**AVAILABLE DATA**

··········

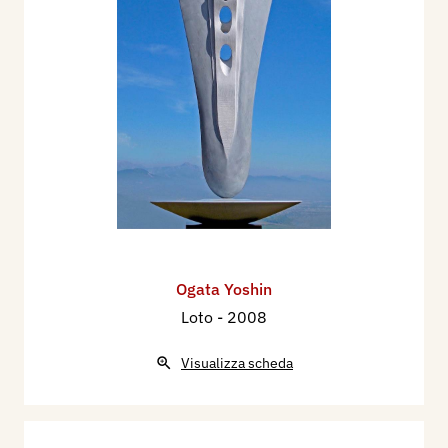
Ogata Yoshin
Loto
- 2008
Visualizza scheda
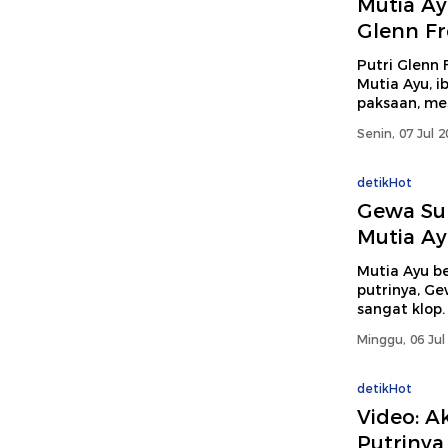
Mutia Ay
Glenn Fr
Putri Glenn 
Mutia Ayu, 
paksaan, mes
Senin, 07 Jul 
detikHot
Gewa Suk
Mutia Ay
Mutia Ayu b
putrinya, G
sangat klop.
Minggu, 06 Jul
detikHot
Video: A
Putrinya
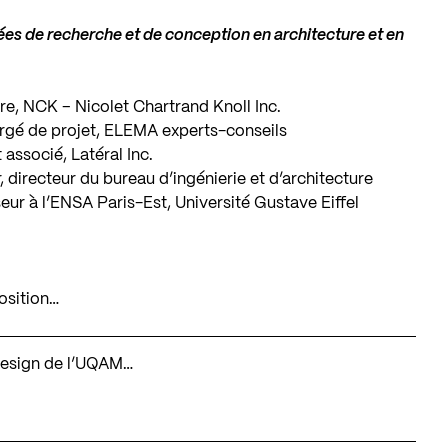
sées de recherche et de conception en architecture et en
ure, NCK – Nicolet Chartrand Knoll Inc.
hargé de projet, ELEMA experts-conseils
t associé, Latéral Inc.
r, directeur du bureau d’ingénierie et d’architecture
ur à l’ENSA Paris-Est, Université Gustave Eiffel
osition…
e design de l’UQAM…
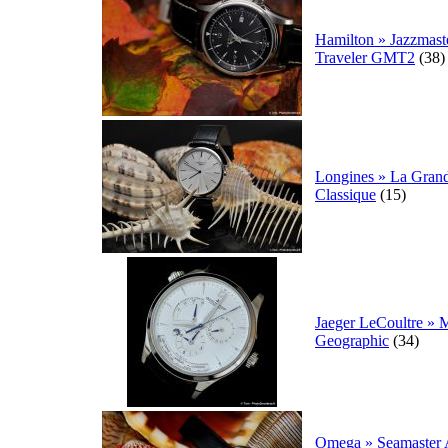
Hamilton » Jazzmast
Traveler GMT2
(38)
Longines » La Gran
Classique
(15)
Jaeger LeCoultre » 
Geographic
(34)
Omega » Seamaster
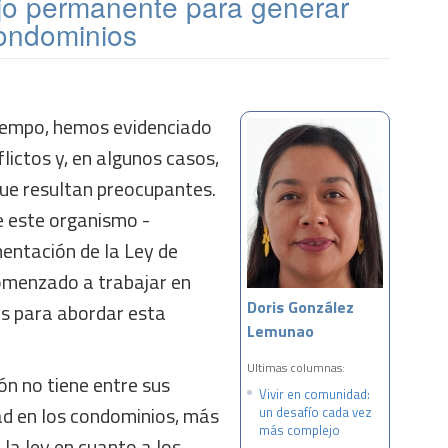
ajo permanente para generar
ondominios
iempo, hemos evidenciado
lictos y, en algunos casos,
que resultan preocupantes.
e este organismo -
entación de la Ley de
menzado a trabajar en
Doris González
as para abordar esta
Lemunao
Ultimas columnas:
ión no tiene entre sus
Vivir en comunidad:
ad en los condominios, más
un desafío cada vez
más complejo
 la ley en cuanto a los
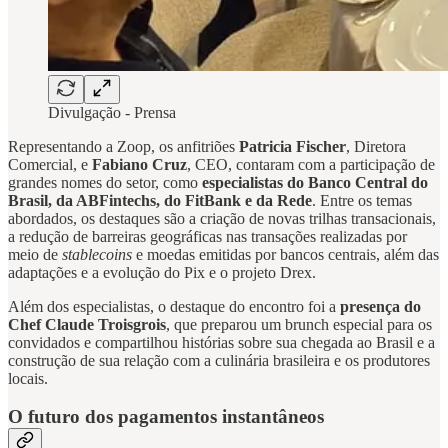
Divulgação - Prensa
Representando a Zoop, os anfitriões
Patricia Fischer
, Diretora
Comercial, e
Fabiano Cruz
, CEO, contaram com a participação de
grandes nomes do setor, como
especialistas do Banco Central do
Brasil, da ABFintechs, do FitBank e da Rede
. Entre os temas
abordados, os destaques são a criação de novas trilhas transacionais,
a redução de barreiras geográficas nas transações realizadas por
meio de
stablecoins
e moedas emitidas por bancos centrais, além das
adaptações e a evolução do Pix e o projeto Drex.
Além dos especialistas, o destaque do encontro foi a
presença do
Chef Claude Troisgrois
, que preparou um brunch especial para os
convidados e compartilhou histórias sobre sua chegada ao Brasil e a
construção de sua relação com a culinária brasileira e os produtores
locais.
O futuro dos pagamentos instantâneos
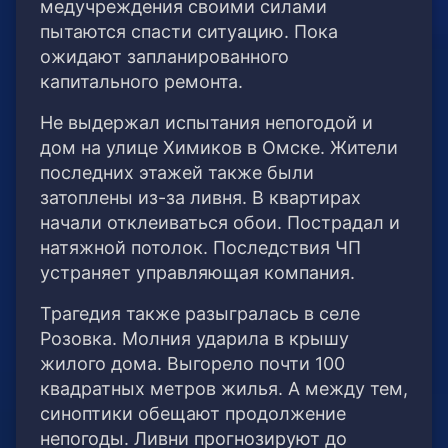
медучреждения своими силами
пытаются спасти ситуацию. Пока
ожидают запланированного
капитального ремонта.
Не выдержал испытания непогодой и
дом на улице Химиков в Омске. Жители
последних этажей также были
затоплены из-за ливня. В квартирах
начали отклеиваться обои. Пострадал и
натяжной потолок. Последствия ЧП
устраняет управляющая компания.
Трагедия также разыгралась в селе
Розовка. Молния ударила в крышу
жилого дома. Выгорело почти 100
квадратных метров жилья. А между тем,
синоптики обещают продолжение
непогоды. Ливни прогнозируют до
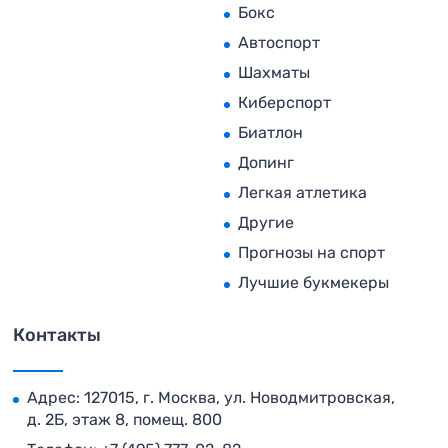
Бокс
Автоспорт
Шахматы
Киберспорт
Биатлон
Допинг
Легкая атлетика
Другие
Прогнозы на спорт
Лучшие букмекеры
Контакты
Адрес: 127015, г. Москва, ул. Новодмитровская,
д. 2Б, этаж 8, помещ. 800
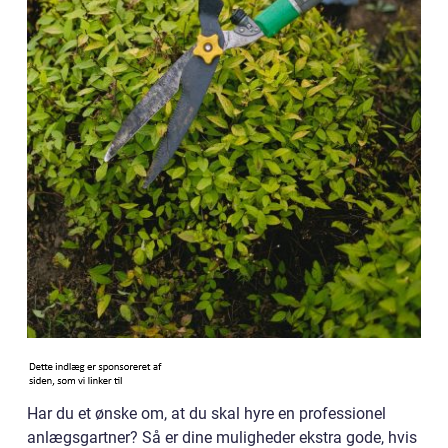
Har du et ønske om, at du skal hyre en professionel
anlægsgartner? Så er dine muligheder ekstra gode, hvis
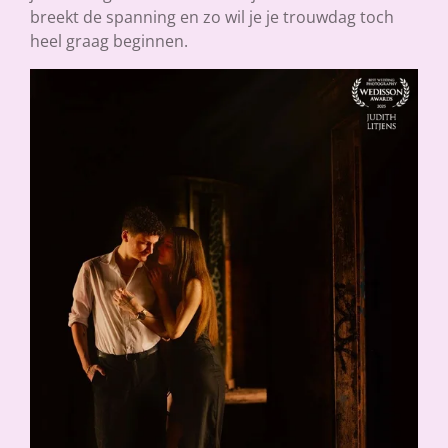
breekt de spanning en zo wil je je trouwdag toch
heel graag beginnen.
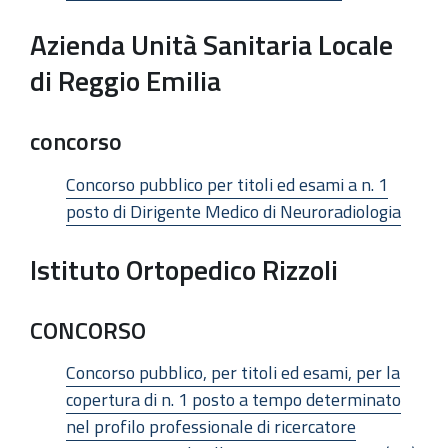
Azienda Unità Sanitaria Locale
di Reggio Emilia
concorso
Concorso pubblico per titoli ed esami a n. 1
posto di Dirigente Medico di Neuroradiologia
Istituto Ortopedico Rizzoli
CONCORSO
Concorso pubblico, per titoli ed esami, per la
copertura di n. 1 posto a tempo determinato
nel profilo professionale di ricercatore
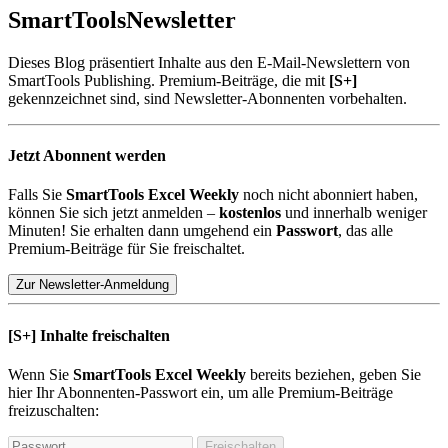
SmartTools
Newsletter
Dieses Blog präsentiert Inhalte aus den E-Mail-Newslettern von
SmartTools Publishing. Premium-Beiträge, die mit
[S+]
gekennzeichnet sind, sind Newsletter-Abonnenten vorbehalten.
Jetzt Abonnent werden
Falls Sie
SmartTools Excel Weekly
noch nicht abonniert haben,
können Sie sich jetzt anmelden –
kostenlos
und innerhalb weniger
Minuten! Sie erhalten dann umgehend ein
Passwort
, das alle
Premium-Beiträge für Sie freischaltet.
Zur Newsletter-Anmeldung
[S+]
Inhalte freischalten
Wenn Sie
SmartTools Excel Weekly
bereits beziehen, geben Sie
hier Ihr Abonnenten-Passwort ein, um alle Premium-Beiträge
freizuschalten:
Freischalten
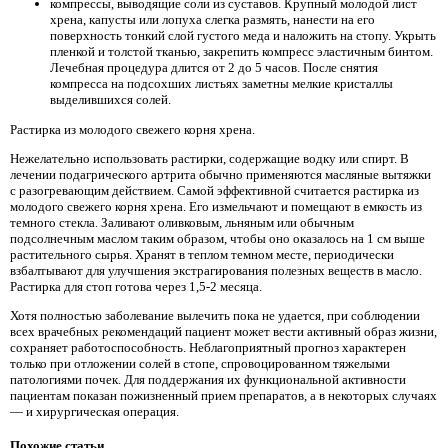
компрессы, выводящие соли из суставов. Крупный молодой лист
хрена, капусты или лопуха слегка размять, нанести на его
поверхность тонкий слой густого меда и наложить на стопу. Укрыть
пленкой и толстой тканью, закрепить компресс эластичным бинтом.
Лечебная процедура длится от 2 до 5 часов. После снятия
компресса на подсохших листьях заметны мелкие кристаллы
выделившихся солей.
Растирка из молодого свежего корня хрена.
Нежелательно использовать растирки, содержащие водку или спирт. В
лечении подагрического артрита обычно применяются масляные вытяжки
с разогревающим действием. Самой эффективной считается растирка из
молодого свежего корня хрена. Его измельчают и помещают в емкость из
темного стекла. Заливают оливковым, льняным или обычным
подсолнечным маслом таким образом, чтобы оно оказалось на 1 см выше
растительного сырья. Хранят в теплом темном месте, периодически
взбалтывают для улучшения экстрагирования полезных веществ в масло.
Растирка для стоп готова через 1,5-2 месяца.
Хотя полностью заболевание вылечить пока не удается, при соблюдении
всех врачебных рекомендаций пациент может вести активный образ жизни,
сохраняет работоспособность. Неблагоприятный прогноз характерен
только при отложении солей в стопе, спровоцированном тяжелыми
патологиями почек. Для поддержания их функциональной активности
пациентам показан пожизненный прием препаратов, а в некоторых случаях
— и хирургическая операция.
Похожие статьи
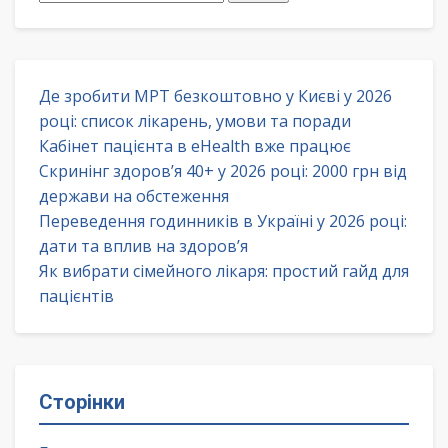
Де зробити МРТ безкоштовно у Києві у 2026
році: список лікарень, умови та поради
Кабінет пацієнта в eHealth вже працює
Скринінг здоров’я 40+ у 2026 році: 2000 грн від
держави на обстеження
Переведення годинників в Україні у 2026 році:
дати та вплив на здоров’я
Як вибрати сімейного лікаря: простий гайд для
пацієнтів
Сторінки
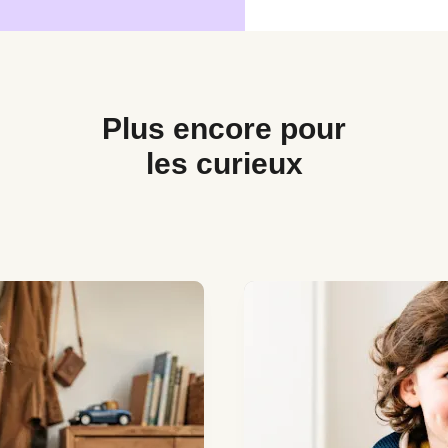
Plus encore pour
les curieux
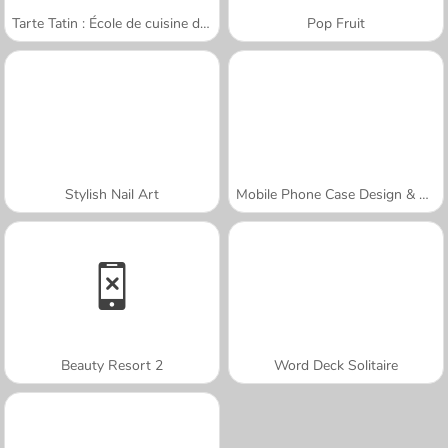
Tarte Tatin : École de cuisine de Sara
Pop Fruit
Stylish Nail Art
Mobile Phone Case Design & DIY
Beauty Resort 2
Word Deck Solitaire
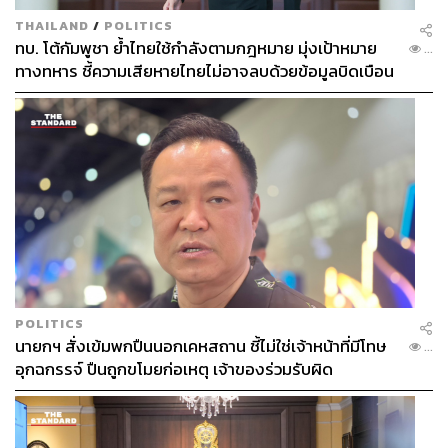
THAILAND
/
POLITICS
ทบ. โต้กัมพูชา ย้ำไทยใช้กำลังตามกฎหมาย มุ่งเป้าหมาย
...
ทางทหาร ชี้ความเสียหายไทยไม่อาจลบด้วยข้อมูลบิดเบือน
POLITICS
นายกฯ สั่งเข้มพกปืนนอกเคหสถาน ชี้ไม่ใช่เจ้าหน้าที่มีโทษ
...
อุกฉกรรจ์ ปืนถูกขโมยก่อเหตุ เจ้าของร่วมรับผิด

··········

**EXERCISE DIRECTIONS**
Determine how many lines in the listing above contain "alle", giving the number and no other words.

**RESPONSE TO THIS EXERCISE**
2